(Beginning of Information provided)
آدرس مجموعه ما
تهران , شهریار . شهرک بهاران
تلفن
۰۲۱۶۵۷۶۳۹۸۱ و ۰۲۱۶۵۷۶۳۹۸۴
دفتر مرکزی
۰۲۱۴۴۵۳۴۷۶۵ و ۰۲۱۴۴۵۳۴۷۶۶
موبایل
(End of Information provided)
(Beginning of Information provided)
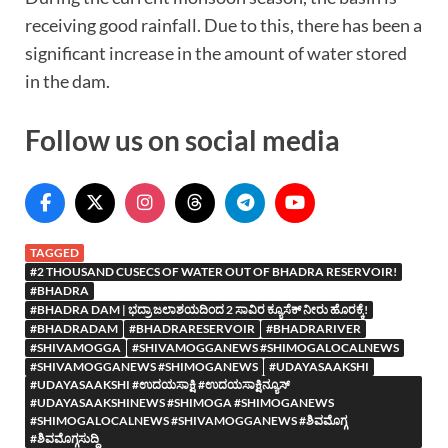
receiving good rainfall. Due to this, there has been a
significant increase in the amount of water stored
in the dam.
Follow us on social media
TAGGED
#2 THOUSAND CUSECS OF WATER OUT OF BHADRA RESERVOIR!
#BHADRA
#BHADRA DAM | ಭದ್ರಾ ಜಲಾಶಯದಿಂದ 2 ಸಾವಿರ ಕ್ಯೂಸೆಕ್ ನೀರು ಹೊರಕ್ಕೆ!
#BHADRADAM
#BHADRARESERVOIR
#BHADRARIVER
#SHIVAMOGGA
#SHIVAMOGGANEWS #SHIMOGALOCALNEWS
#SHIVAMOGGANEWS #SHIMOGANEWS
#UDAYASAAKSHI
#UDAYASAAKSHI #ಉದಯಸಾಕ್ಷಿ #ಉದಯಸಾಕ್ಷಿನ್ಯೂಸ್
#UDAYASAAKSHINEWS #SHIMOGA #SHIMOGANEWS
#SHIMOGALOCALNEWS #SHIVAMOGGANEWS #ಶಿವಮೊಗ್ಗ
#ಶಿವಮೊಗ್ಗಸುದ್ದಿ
(End of Information provided)
(Beginning of Information provided)
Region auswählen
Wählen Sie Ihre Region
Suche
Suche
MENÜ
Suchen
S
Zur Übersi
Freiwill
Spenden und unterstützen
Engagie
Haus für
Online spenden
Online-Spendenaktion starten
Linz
(End of Information provided)
Report back every line of the entries in which "Online" occurs.

_Exercise answer_.
Online spenden
Online-Spendenaktion starten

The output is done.